Neurobiology of Disease
Dlg1 Interactions Might Regulate Myelination
Annalisa Bolis, Silvia Coviello, Ilaria Visigalli, Carla Taveggia, Angela Bachi, et al.
(see pages 8858–8870)
To produce myelin of appropriate thickness, Schwann cells and oligodendrocytes must regulate the amount of membrane inserted into their myelinating processes. Excess membrane creates myelin outfoldings, as happens in Charcot–Marie–Tooth disease type 4B1, caused by loss of the phospholipid phosphatase myotubularin-related protein 2 (MTMR2), which associates with the scaffolding protein Discs large 1 (Dlg1). Targeted membrane insertion depends on several proteins, including transport proteins, e.g., kinesin 13B (kif13B), and a targeting and tethering complex called the exocyst.
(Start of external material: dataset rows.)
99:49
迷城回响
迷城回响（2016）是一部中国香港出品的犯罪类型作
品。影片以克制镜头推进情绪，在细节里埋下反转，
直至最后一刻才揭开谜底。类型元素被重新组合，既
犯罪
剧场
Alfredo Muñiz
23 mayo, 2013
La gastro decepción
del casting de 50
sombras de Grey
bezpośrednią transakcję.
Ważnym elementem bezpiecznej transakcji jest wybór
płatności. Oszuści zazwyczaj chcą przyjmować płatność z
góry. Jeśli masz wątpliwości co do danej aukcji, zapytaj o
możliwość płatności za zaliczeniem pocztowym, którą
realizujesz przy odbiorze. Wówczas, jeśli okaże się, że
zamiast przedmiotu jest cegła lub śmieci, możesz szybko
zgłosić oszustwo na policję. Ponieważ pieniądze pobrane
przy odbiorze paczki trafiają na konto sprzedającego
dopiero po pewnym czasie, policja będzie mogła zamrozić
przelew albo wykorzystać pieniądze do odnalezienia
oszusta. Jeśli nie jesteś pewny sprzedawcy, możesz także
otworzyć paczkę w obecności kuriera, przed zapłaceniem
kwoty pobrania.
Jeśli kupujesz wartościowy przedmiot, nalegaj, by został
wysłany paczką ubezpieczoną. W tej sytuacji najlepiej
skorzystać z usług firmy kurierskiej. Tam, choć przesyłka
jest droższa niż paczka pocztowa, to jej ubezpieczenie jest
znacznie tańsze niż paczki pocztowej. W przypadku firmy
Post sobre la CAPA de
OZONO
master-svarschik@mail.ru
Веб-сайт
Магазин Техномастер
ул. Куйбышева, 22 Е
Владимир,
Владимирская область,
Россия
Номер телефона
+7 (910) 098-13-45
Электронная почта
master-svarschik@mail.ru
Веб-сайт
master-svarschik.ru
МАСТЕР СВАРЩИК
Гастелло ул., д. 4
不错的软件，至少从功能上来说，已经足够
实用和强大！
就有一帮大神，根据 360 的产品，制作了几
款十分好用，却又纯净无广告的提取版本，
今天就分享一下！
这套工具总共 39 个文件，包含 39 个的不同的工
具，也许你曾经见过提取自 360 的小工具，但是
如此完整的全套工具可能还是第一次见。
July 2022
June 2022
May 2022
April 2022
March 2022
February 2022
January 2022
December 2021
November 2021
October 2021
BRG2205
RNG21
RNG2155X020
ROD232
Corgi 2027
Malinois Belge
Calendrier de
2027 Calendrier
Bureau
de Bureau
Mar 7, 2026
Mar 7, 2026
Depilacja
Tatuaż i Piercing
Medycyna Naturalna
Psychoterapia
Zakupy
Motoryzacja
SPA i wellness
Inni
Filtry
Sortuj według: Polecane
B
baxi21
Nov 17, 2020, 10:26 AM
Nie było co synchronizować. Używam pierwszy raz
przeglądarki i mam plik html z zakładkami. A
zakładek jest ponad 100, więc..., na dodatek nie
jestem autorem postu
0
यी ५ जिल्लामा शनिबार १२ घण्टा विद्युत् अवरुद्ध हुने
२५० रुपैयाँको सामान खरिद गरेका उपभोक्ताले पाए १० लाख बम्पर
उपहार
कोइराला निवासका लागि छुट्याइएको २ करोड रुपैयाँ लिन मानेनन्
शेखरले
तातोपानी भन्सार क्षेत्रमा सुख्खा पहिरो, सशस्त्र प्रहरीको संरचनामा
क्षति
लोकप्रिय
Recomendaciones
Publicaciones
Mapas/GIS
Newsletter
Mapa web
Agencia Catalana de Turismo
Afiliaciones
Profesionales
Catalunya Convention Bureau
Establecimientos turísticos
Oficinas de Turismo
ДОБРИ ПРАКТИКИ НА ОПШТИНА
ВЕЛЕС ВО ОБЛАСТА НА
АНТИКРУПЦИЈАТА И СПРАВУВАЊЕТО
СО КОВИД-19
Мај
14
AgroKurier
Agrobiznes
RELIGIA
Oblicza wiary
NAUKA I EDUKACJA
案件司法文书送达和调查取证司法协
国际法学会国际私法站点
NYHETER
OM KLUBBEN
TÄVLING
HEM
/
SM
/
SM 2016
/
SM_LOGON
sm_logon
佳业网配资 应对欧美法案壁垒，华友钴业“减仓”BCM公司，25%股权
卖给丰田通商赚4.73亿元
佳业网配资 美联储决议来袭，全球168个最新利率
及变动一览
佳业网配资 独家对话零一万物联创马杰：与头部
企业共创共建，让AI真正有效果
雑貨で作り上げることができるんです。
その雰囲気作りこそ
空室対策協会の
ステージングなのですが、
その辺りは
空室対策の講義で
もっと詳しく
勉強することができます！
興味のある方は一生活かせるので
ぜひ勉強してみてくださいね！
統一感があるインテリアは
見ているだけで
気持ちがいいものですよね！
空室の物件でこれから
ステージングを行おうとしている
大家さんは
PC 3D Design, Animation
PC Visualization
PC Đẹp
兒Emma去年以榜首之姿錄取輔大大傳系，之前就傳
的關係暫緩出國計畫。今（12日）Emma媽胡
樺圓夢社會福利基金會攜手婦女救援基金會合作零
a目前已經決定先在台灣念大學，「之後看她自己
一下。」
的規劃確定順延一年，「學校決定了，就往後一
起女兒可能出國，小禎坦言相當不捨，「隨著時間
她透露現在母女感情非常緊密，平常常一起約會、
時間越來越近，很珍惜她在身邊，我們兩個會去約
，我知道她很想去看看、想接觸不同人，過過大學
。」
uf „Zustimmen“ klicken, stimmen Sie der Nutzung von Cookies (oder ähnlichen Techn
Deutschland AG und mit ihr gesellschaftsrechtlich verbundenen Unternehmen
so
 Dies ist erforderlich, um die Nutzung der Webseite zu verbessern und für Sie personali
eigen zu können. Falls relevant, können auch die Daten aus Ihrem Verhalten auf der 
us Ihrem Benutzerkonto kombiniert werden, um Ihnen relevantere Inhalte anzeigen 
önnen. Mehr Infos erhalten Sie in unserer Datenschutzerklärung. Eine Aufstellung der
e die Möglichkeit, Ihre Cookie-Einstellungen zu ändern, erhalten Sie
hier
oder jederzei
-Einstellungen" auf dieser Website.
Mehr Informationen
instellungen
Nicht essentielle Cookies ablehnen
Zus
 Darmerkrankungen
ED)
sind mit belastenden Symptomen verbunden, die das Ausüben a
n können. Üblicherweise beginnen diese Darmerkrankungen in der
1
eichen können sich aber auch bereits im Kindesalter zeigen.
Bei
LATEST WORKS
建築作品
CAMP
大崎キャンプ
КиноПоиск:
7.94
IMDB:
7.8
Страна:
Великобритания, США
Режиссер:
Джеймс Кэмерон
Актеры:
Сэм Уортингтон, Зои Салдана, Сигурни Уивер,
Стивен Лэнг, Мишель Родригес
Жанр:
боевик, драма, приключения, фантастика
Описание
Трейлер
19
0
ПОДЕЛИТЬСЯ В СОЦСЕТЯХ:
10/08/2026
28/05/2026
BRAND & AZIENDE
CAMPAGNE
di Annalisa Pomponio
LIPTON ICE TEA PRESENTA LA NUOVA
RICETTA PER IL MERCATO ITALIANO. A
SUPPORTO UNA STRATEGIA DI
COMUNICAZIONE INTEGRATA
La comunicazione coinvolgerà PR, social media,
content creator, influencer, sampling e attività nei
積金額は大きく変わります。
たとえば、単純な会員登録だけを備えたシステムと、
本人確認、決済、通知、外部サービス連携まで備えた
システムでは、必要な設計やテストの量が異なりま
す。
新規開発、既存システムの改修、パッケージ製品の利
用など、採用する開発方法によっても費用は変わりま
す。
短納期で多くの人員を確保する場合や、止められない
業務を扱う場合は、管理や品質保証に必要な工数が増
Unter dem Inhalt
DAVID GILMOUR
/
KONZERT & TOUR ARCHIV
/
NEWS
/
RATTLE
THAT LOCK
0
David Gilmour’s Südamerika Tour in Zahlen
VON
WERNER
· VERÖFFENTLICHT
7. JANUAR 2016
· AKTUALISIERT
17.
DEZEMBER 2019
Bolis et al. found that Dlg1 interacts with kif13B and the exocyst protein Sec8, as well as with MTMR2. In cocultures of dorsal root ganglion neurons and myelinating Schwann cells that lack MTMR2, myelin outfoldings were produced, but were rescued by titrated knockdown of Sec8. Knockdown of Dlg1, kif13B, or Sec8 decreased myelination by wild-type Schwann cells. The authors propose that Dlg1 interactions with kif13B/Sec8 or MTMR2 promote or inhibit membrane addition, respectively.